A principios del mes de abril comenzó la preparación: hacer recuento de los hombres disponibles, establecer contacto con las huestes de los señores del reino, verificar el estado de los caminos y de los puestos de vigilancia, reunir avituallamientos… El resultado era bastante poco halagüeño: la fuerza del reino había quedado ostensiblemente mermada por las batallas del año anterior y, lo que aún era peor, varios señores se mostraban remisos a alinear sus mesnadas, sin duda temerosos de que ello dejara sus tierras desprotegidas. Iba a ser difícil defender Oviedo una vez más.

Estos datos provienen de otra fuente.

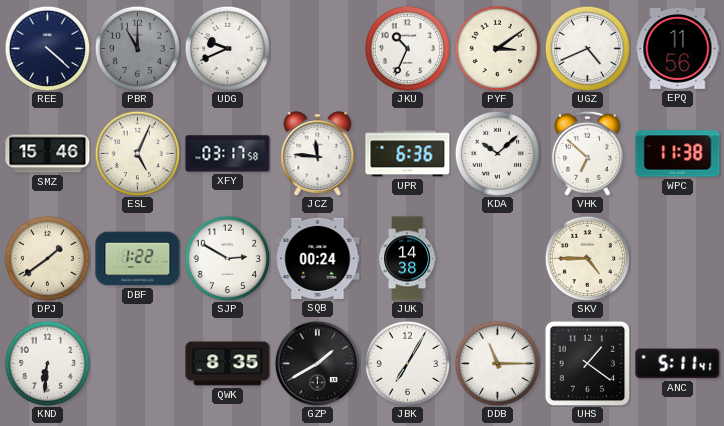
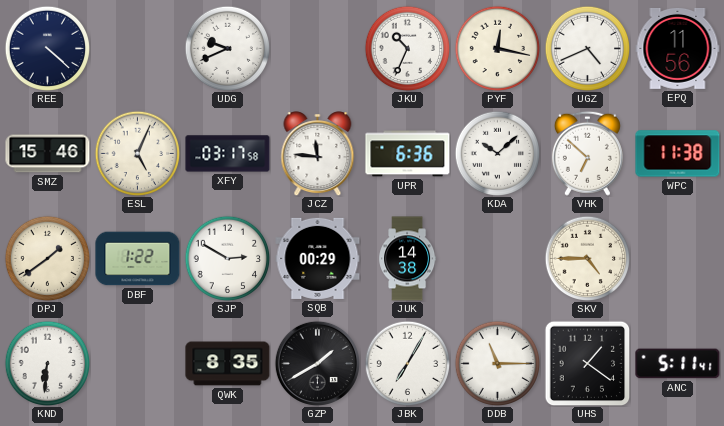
PBR: 11:00 -> none
PYF: 3:09 -> 12:17
SQB: 00:24 -> 00:29
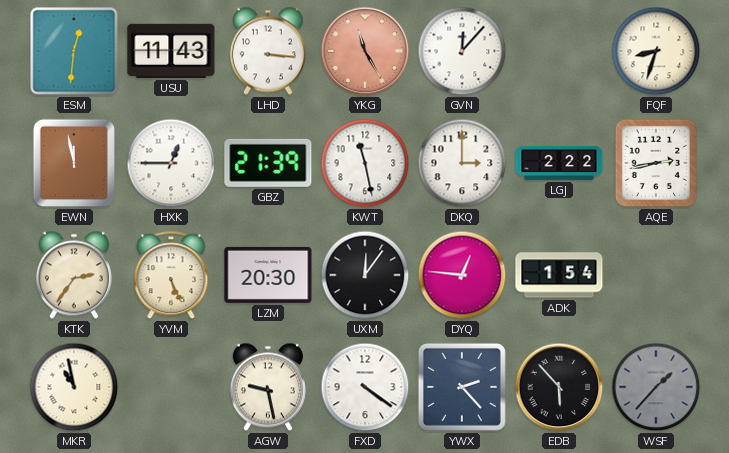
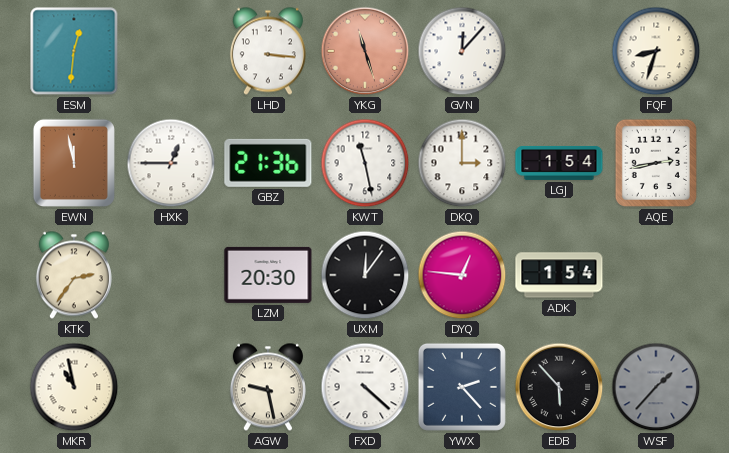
USU: 11:43 -> none
YKG: 11:25 -> 11:27
GBZ: 21:39 -> 21:36
LGJ: 2:22 -> 1:54
YVM: 5:26 -> none
FXD: 4:21 -> 4:22
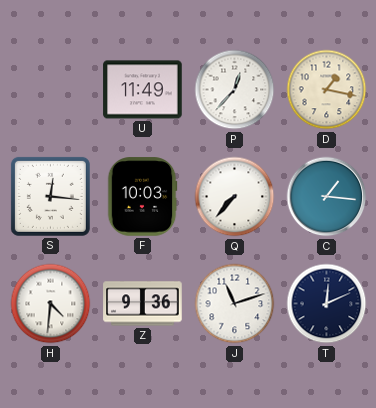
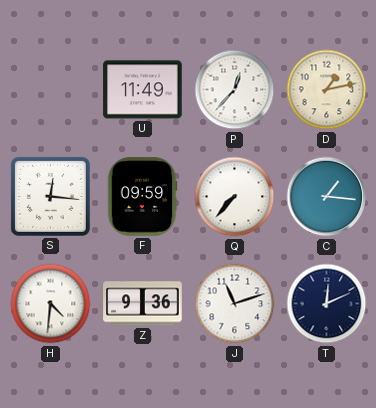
D: 1:17 -> 1:13
F: 10:03 -> 09:59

Tales eran nuestras cuitas cuando, ya a principios de mayo, llegó un jinete de Toledo. Las noticias que traía eran asombrosas. Y cambiaron de un plumazo el paisaje.

—El emir Hisam ha muerto.

Parecía increíble. Hisam tenía aproximadamente la edad de nuestro rey: menos de cuarenta años. Era un hombre joven y fuerte, y se hallaba en la cumbre de su poder. Pero la Parca no presta gran atención a estas consideraciones humanas. El rey Alfonso convocó a sus caballeros y a los hombres de palacio. Allí estábamos todos, en pie, en la explanada ante el portalón de la casa del rey. Y nos habló así:

—La Providencia ha salvado al reino de Oviedo. El emir de Córdoba ha muerto. Y su sucesor, Alhakán, está viendo cómo dos tíos suyos le disputan el trono. En estas condiciones, podemos dar por seguro de que este año no atacarán nuestra capital. —Un murmullo de alivio y alegría saludó estas palabras del rey, pero Alfonso aún no había terminado—: Nuestros hombres en Mérida y Toledo han empezado a agitar a la población de estas ciudades. Todo el malestar acumulado en los años de Hisam está emergiendo ahora. Toledo ya está en franca rebeldía contra el emir. Mérida se ha sumado a la revuelta y está apoyando a uno de los tíos de Alhakán. En definitiva, el emirato está al borde de la guerra civil.